Marianne Freire 07/07/2023
Um livro humano que conversa com nossos sentidos
Quem disse que a jornada do cuidado é fácil? ?Uma casa que não pode cair? de Júlia Jalbut é um livro que conversa conosco: a existência é para ser apreciada mas também é despedida.
Seu livro chegou logo no dia da morte do grande Zé Celso, nossa maior expressão do teatro nacional que deixa toda sua obra como uma herança valiosa, de admiração, paixão, liberdade e ?atuar para poder voar?. Ah, Zé e Júlia. Como no mesmo dia? Eu já passei por livros de luto. Já vivi muitos lutos. Já estive em hospitais. Mas desenhar a filosofia desse tema é delicado, pois as ferramentas que se têm está no repositório de sentimentos, e ninguém quer servir um café ao sofrimento e recebê-lo no sofá de casa.
Uma memória autobiográfica sobre luto e doença, ?a maior das proteções e também o desamparo?.
Júlia tem uma escrita forte, sóbria e lúcida, que mapeia sensorialmente um sofrimento real através da obra. Me lembrou Paula, de Isabel Alende. Pacientes que curam, de Júlia Rocha
Primeiros contatos, a médica que conheci que viu a morte pela primeira vez na residência. Por muitos momentos Júlia tem a referência literária de ?Sobre Estar Doente? de Virgínia Woolf.
Eu, Marianne, cuido da minha mãe. Já cuidei da minha irmã. Já cuidaram de mim por causa da minha dependência química de remédios controlados. Mas a maior parte do tempo, estou cuidando, sendo cuidadosa com a minha mãe. Como dizia Tom Veloso ?todo homem precisa de uma mãe?. Estar no hospital é ruim. É ver os dias, nuvens e céu por uma janela entreaberta e comer uma sopa que não tem sabor. Ter que clicar em um botão pra chamar o enfermeiro. É precisar de alguém para te levar pra fazer xixi. Mas o que quero falar, é que livros que nos fazem chorar nos fazem mais humanos. Menos herméticos, estáticos, preocupados com a beleza da crítica, mas preocupados em como ser mais humano.
Júlia não entrega tanatologia. Júlia entrega sabedoria, aprendizado, o seu olhar devagar, a calma da humanização.
Honestidade, compaixão tecem linhas bonitas de palavras de Júlia como cuidadora dos pais enfermos.

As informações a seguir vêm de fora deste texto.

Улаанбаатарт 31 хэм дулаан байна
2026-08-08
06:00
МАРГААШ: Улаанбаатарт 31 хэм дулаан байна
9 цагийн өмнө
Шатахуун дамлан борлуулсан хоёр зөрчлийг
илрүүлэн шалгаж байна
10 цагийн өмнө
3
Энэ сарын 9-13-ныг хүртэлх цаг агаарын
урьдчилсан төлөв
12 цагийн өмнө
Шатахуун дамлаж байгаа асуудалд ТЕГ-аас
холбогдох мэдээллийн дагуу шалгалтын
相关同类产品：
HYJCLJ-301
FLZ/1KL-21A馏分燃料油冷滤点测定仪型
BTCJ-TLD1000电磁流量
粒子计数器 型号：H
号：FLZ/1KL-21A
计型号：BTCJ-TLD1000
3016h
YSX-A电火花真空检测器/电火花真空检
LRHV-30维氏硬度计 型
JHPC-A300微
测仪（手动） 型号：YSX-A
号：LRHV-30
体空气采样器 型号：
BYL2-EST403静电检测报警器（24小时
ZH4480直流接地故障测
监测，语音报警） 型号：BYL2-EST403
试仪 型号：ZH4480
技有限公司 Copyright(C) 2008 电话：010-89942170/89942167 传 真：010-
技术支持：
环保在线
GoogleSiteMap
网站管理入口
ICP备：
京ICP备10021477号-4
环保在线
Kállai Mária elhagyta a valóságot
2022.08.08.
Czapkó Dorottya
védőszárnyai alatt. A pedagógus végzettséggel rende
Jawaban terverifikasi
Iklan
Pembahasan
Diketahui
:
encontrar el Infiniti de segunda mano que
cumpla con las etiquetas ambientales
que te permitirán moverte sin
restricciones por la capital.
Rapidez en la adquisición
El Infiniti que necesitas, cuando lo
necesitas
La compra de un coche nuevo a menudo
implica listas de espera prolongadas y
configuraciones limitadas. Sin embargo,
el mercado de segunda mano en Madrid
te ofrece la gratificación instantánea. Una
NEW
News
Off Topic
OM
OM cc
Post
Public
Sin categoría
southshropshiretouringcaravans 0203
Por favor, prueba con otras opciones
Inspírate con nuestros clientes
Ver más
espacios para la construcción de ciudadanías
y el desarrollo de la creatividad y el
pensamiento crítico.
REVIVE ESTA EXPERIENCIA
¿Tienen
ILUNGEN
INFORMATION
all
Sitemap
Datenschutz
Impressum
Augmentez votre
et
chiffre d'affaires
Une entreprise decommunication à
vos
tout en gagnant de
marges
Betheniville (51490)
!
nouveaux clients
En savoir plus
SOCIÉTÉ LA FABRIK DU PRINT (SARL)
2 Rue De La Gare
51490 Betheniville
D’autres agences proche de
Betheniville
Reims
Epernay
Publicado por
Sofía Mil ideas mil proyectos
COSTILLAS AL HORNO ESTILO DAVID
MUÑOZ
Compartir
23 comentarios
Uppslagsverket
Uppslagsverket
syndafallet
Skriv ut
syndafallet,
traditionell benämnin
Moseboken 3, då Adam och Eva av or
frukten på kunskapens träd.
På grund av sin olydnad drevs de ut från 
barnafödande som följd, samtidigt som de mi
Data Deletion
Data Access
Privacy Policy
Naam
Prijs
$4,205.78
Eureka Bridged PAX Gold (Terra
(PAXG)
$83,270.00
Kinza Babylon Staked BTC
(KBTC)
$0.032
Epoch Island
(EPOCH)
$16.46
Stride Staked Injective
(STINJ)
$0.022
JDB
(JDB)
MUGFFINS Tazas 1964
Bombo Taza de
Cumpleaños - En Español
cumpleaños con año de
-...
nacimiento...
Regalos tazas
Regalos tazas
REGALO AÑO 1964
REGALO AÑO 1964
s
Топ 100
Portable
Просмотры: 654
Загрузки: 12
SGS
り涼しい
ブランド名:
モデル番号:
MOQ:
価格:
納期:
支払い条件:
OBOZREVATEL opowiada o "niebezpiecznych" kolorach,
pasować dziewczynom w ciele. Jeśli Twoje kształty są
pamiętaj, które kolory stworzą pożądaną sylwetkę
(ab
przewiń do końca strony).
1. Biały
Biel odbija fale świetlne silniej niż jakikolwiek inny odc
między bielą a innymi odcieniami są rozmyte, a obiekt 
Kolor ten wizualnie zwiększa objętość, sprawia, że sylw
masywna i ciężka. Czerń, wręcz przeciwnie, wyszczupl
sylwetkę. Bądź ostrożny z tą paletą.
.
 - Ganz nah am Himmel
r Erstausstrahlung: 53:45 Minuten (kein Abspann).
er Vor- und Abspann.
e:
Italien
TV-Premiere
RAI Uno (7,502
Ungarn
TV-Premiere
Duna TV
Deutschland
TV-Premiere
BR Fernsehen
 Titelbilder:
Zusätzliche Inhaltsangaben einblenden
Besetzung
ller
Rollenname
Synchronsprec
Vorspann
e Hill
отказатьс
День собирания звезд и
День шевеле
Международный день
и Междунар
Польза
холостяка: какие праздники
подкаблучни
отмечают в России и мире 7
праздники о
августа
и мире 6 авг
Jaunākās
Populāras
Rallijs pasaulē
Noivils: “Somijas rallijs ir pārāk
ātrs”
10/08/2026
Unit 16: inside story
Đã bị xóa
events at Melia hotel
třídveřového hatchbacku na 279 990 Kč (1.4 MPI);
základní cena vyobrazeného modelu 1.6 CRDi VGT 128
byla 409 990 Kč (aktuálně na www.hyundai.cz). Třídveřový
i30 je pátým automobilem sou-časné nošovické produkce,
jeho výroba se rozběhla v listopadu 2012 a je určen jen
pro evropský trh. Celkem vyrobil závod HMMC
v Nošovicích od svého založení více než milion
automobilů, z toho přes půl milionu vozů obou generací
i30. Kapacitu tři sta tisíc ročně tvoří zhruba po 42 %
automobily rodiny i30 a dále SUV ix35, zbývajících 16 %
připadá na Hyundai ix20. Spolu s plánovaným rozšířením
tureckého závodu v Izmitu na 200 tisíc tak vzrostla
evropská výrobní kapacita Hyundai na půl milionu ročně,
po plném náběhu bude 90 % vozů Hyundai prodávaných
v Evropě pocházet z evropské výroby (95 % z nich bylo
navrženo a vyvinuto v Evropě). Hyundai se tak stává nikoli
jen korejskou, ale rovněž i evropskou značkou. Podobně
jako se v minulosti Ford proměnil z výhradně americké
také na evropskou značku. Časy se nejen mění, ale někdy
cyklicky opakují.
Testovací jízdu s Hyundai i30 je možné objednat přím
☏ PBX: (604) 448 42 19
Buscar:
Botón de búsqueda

Júlia cria o interessante ?Café com cuidado? em sua casa, reunindo pessoas para falar sobre luto,vida e cuidado com muito acolhimento. Na obra, Júlia abre as portas da sua casa em 8 capítulos íntimos, reflexivos e que são apoio, informação, um transporte para uma realidade que pode ocorrer a todos nós: sermos cuidadores.
Obrigada Júlia pelos arranjos, pelas sutilezas, pela leitura móvel e não insólita do hospital (só quem já cuidou sabe).
A experiência do cuidar, a habilidade de escrever, estudar e reconhecer o luto.
Júlia faz uma valiosa literatura da fragilidade. Ela vai te ensinar como se cuida das estruturas de uma casa adoecida e te fazer se conectar consigo mesmo. O que eu não sei se ganham Jabutis ou Prêmios Kindle, mas ganham as premiações da alma.